=== WORK ITEM ===
Each line in the material below must be transcribed exactly; no picture belongs in the copy.

=== EXCERPTED RECORDS ===
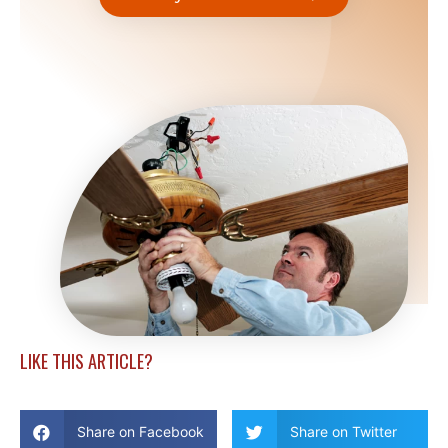
LIKE THIS ARTICLE?
Share on Facebook
Share on Twitter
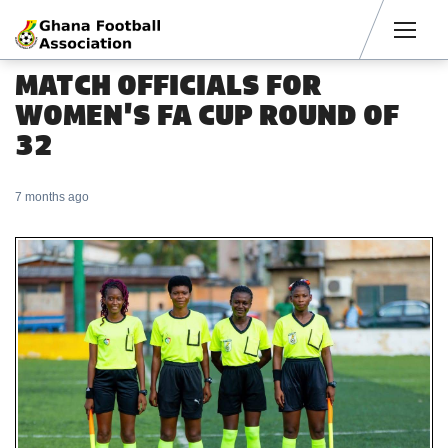
Men
MATCH OFFICIALS FOR
WOMEN'S FA CUP ROUND OF
32
7 months ago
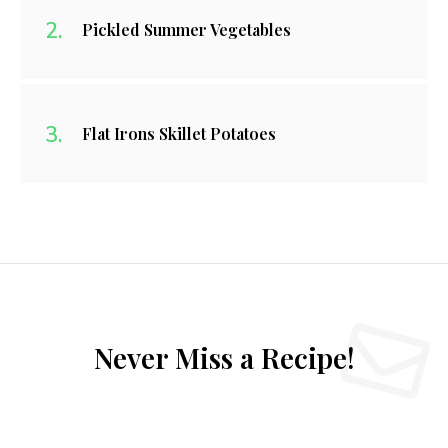
Pickled Summer Vegetables
Flat Irons Skillet Potatoes
Never Miss a Recipe!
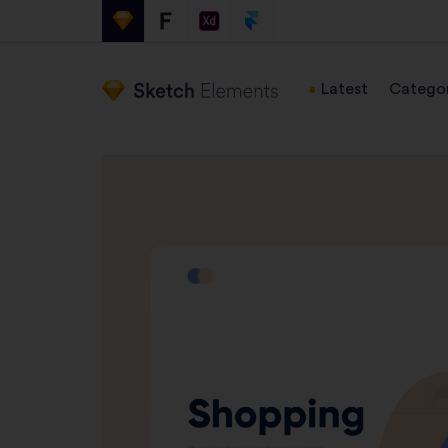
Latest
Categor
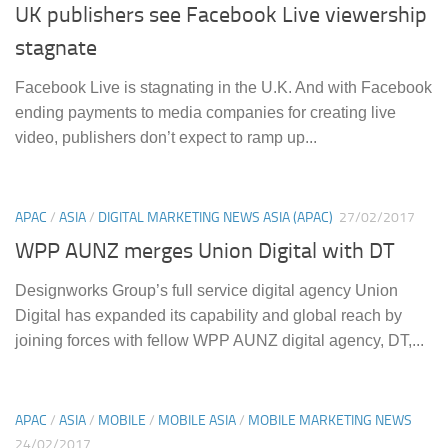
UK publishers see Facebook Live viewership
stagnate
Facebook Live is stagnating in the U.K. And with Facebook
ending payments to media companies for creating live
video, publishers don’t expect to ramp up...
APAC
/
ASIA
/
DIGITAL MARKETING NEWS ASIA (APAC)
27/02/2017
WPP AUNZ merges Union Digital with DT
Designworks Group’s full service digital agency Union
Digital has expanded its capability and global reach by
joining forces with fellow WPP AUNZ digital agency, DT,...
APAC
/
ASIA
/
MOBILE
/
MOBILE ASIA
/
MOBILE MARKETING NEWS
24/02/2017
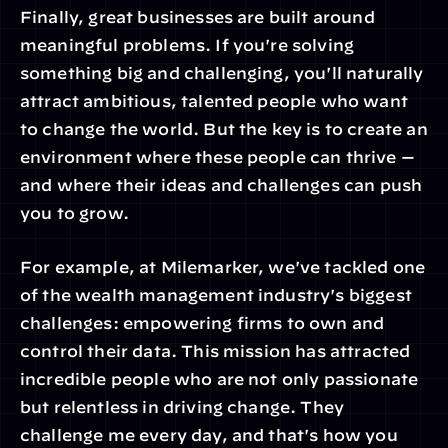
Finally, great businesses are built around 
meaningful problems. If you're solving 
something big and challenging, you'll naturally 
attract ambitious, talented people who want 
to change the world. But the key is to create an 
environment where these people can thrive — 
and where their ideas and challenges can push 
you to grow.
For example, at Milemarker, we've tackled one 
of the wealth management industry's biggest 
challenges: empowering firms to own and 
control their data. This mission has attracted 
incredible people who are not only passionate 
but relentless in driving change. They 
challenge me every day, and that's how you 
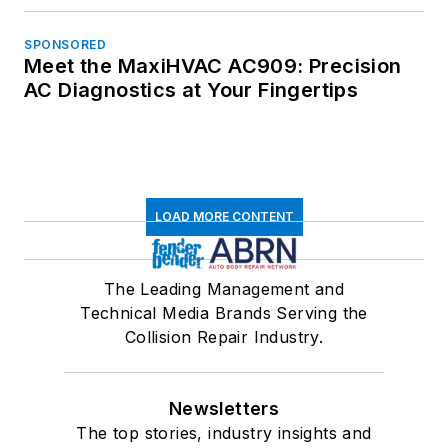
SPONSORED
Meet the MaxiHVAC AC909: Precision
AC Diagnostics at Your Fingertips
LOAD MORE CONTENT
The Leading Management and
Technical Media Brands Serving the
Collision Repair Industry.
Newsletters
The top stories, industry insights and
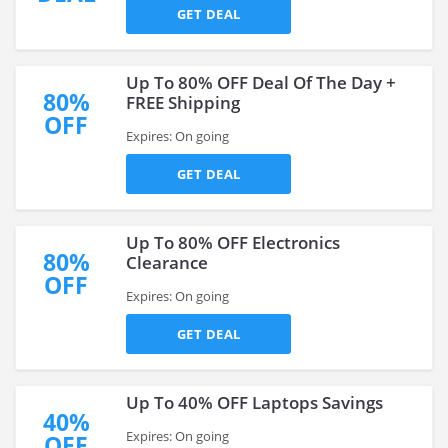
GET DEAL
Up To 80% OFF Deal Of The Day +
80%
FREE Shipping
OFF
Expires: On going
GET DEAL
Up To 80% OFF Electronics
80%
Clearance
OFF
Expires: On going
GET DEAL
Up To 40% OFF Laptops Savings
40%
Expires: On going
OFF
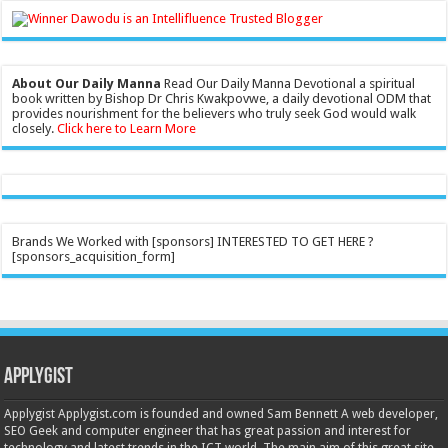
About Our Daily Manna
Read Our Daily Manna Devotional a spiritual
book written by Bishop Dr Chris Kwakpovwe, a daily devotional ODM that
provides nourishment for the believers who truly seek God would walk
closely.
Click here to Learn More
Brands We Worked with [sponsors] INTERESTED TO GET HERE ?
[sponsors_acquisition_form]
Applygist
Applygist Applygist.com is founded and owned Sam Bennett A web developer,
SEO Geek and computer engineer that has great passion and interest for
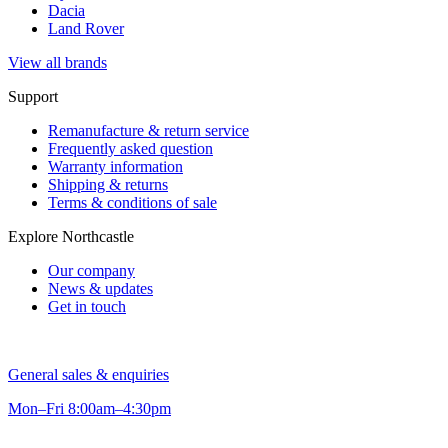
Dacia
Land Rover
View all brands
Support
Remanufacture & return service
Frequently asked question
Warranty information
Shipping & returns
Terms & conditions of sale
Explore Northcastle
Our company
News & updates
Get in touch
General sales & enquiries
Mon–Fri 8:00am–4:30pm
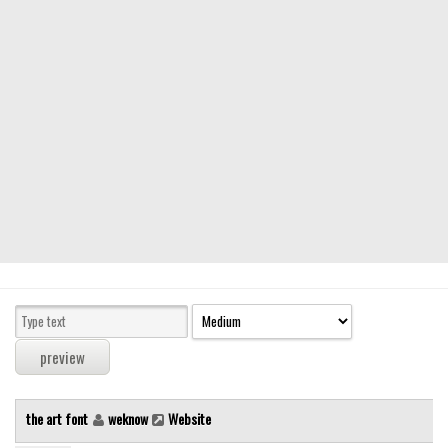
Modern
computer
Serif
picture
blackletter
Random
Top
Basic
Fixed width
Sans serif
Serif
Various
the art font
weknow
Website
Dingbats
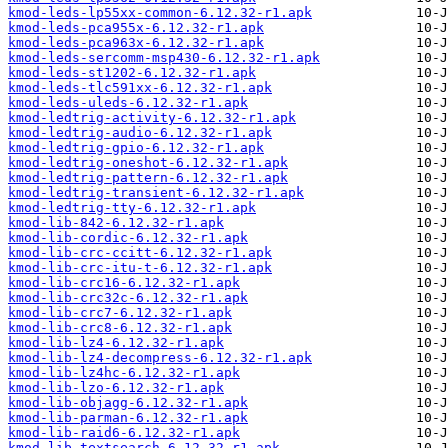
kmod-leds-lp55xx-common-6.12.32-r1.apk
kmod-leds-pca955x-6.12.32-r1.apk
kmod-leds-pca963x-6.12.32-r1.apk
kmod-leds-sercomm-msp430-6.12.32-r1.apk
kmod-leds-st1202-6.12.32-r1.apk
kmod-leds-tlc591xx-6.12.32-r1.apk
kmod-leds-uleds-6.12.32-r1.apk
kmod-ledtrig-activity-6.12.32-r1.apk
kmod-ledtrig-audio-6.12.32-r1.apk
kmod-ledtrig-gpio-6.12.32-r1.apk
kmod-ledtrig-oneshot-6.12.32-r1.apk
kmod-ledtrig-pattern-6.12.32-r1.apk
kmod-ledtrig-transient-6.12.32-r1.apk
kmod-ledtrig-tty-6.12.32-r1.apk
kmod-lib-842-6.12.32-r1.apk
kmod-lib-cordic-6.12.32-r1.apk
kmod-lib-crc-ccitt-6.12.32-r1.apk
kmod-lib-crc-itu-t-6.12.32-r1.apk
kmod-lib-crc16-6.12.32-r1.apk
kmod-lib-crc32c-6.12.32-r1.apk
kmod-lib-crc7-6.12.32-r1.apk
kmod-lib-crc8-6.12.32-r1.apk
kmod-lib-lz4-6.12.32-r1.apk
kmod-lib-lz4-decompress-6.12.32-r1.apk
kmod-lib-lz4hc-6.12.32-r1.apk
kmod-lib-lzo-6.12.32-r1.apk
kmod-lib-objagg-6.12.32-r1.apk
kmod-lib-parman-6.12.32-r1.apk
kmod-lib-raid6-6.12.32-r1.apk
kmod-lib-textsearch-6.12.32-r1.apk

=== SOLUTION TO THIS PROBLEM ===
LIKE THIS ARTICLE?
Share on Facebook
Share on Twitter
Men
MATCH OFFICIALS FOR
WOMEN'S FA CUP ROUND OF
32
7 months ago
Pickled Summer Vegetables
Flat Irons Skillet Potatoes
Never Miss a Recipe!
Latest
Categor
UK publishers see Facebook Live viewership
stagnate
Facebook Live is stagnating in the U.K. And with Facebook
ending payments to media companies for creating live
video, publishers don’t expect to ramp up...
APAC
/
ASIA
/
DIGITAL MARKETING NEWS ASIA (APAC)
27/02/2017
WPP AUNZ merges Union Digital with DT
Designworks Group’s full service digital agency Union
Digital has expanded its capability and global reach by
joining forces with fellow WPP AUNZ digital agency, DT,...
APAC
/
ASIA
/
MOBILE
/
MOBILE ASIA
/
MOBILE MARKETING NEWS
24/02/2017
Finally, great businesses are built around 
meaningful problems. If you're solving 
something big and challenging, you'll naturally 
attract ambitious, talented people who want 
to change the world. But the key is to create an 
environment where these people can thrive — 
and where their ideas and challenges can push 
you to grow.
For example, at Milemarker, we've tackled one 
of the wealth management industry's biggest 
challenges: empowering firms to own and 
control their data. This mission has attracted 
incredible people who are not only passionate 
but relentless in driving change. They 
challenge me every day, and that's how you 
SPONSORED
Meet the MaxiHVAC AC909: Precision
AC Diagnostics at Your Fingertips
LOAD MORE CONTENT
The Leading Management and
Technical Media Brands Serving the
Collision Repair Industry.
Newsletters
The top stories, industry insights and
GET DEAL
Up To 80% OFF Deal Of The Day +
80%
FREE Shipping
OFF
Expires: On going
GET DEAL
Up To 80% OFF Electronics
80%
Clearance
OFF
Expires: On going
GET DEAL
Up To 40% OFF Laptops Savings
40%
Expires: On going
OFF
About Our Daily Manna
Read Our Daily Manna Devotional a spiritual
book written by Bishop Dr Chris Kwakpovwe, a daily devotional ODM that
provides nourishment for the believers who truly seek God would walk
closely.
Click here to Learn More
Brands We Worked with [sponsors] INTERESTED TO GET HERE ?
[sponsors_acquisition_form]
Applygist
Applygist Applygist.com is founded and owned Sam Bennett A web developer,
SEO Geek and computer engineer that has great passion and interest for
Dacia
Land Rover
View all brands
Support
Remanufacture & return service
Frequently asked question
Warranty information
Shipping & returns
Terms & conditions of sale
Explore Northcastle
Our company
News & updates
Get in touch
General sales & enquiries
Mon–Fri 8:00am–4:30pm
Modern
computer
Serif
picture
blackletter
Random
Top
Basic
Fixed width
Sans serif
Serif
Various
the art font
weknow
Website
Dingbats
kmod-leds-lp55xx-common-6.12.32-r1.apk
kmod-leds-pca955x-6.12.32-r1.apk
kmod-leds-pca963x-6.12.32-r1.apk
kmod-leds-sercomm-msp430-6.12.32-r1.apk
kmod-leds-st1202-6.12.32-r1.apk
kmod-leds-tlc591xx-6.12.32-r1.apk
kmod-leds-uleds-6.12.32-r1.apk
kmod-ledtrig-activity-6.12.32-r1.apk
kmod-ledtrig-audio-6.12.32-r1.apk
kmod-ledtrig-gpio-6.12.32-r1.apk
kmod-ledtrig-oneshot-6.12.32-r1.apk
kmod-ledtrig-pattern-6.12.32-r1.apk
kmod-ledtrig-transient-6.12.32-r1.apk
kmod-ledtrig-tty-6.12.32-r1.apk
kmod-lib-842-6.12.32-r1.apk
kmod-lib-cordic-6.12.32-r1.apk
kmod-lib-crc-ccitt-6.12.32-r1.apk
kmod-lib-crc-itu-t-6.12.32-r1.apk
kmod-lib-crc16-6.12.32-r1.apk
kmod-lib-crc32c-6.12.32-r1.apk
kmod-lib-crc7-6.12.32-r1.apk
kmod-lib-crc8-6.12.32-r1.apk
kmod-lib-lz4-6.12.32-r1.apk
kmod-lib-lz4-decompress-6.12.32-r1.apk
kmod-lib-lz4hc-6.12.32-r1.apk
kmod-lib-lzo-6.12.32-r1.apk
kmod-lib-objagg-6.12.32-r1.apk
kmod-lib-parman-6.12.32-r1.apk
kmod-lib-raid6-6.12.32-r1.apk
kmod-lib-textsearch-6.12.32-r1.apk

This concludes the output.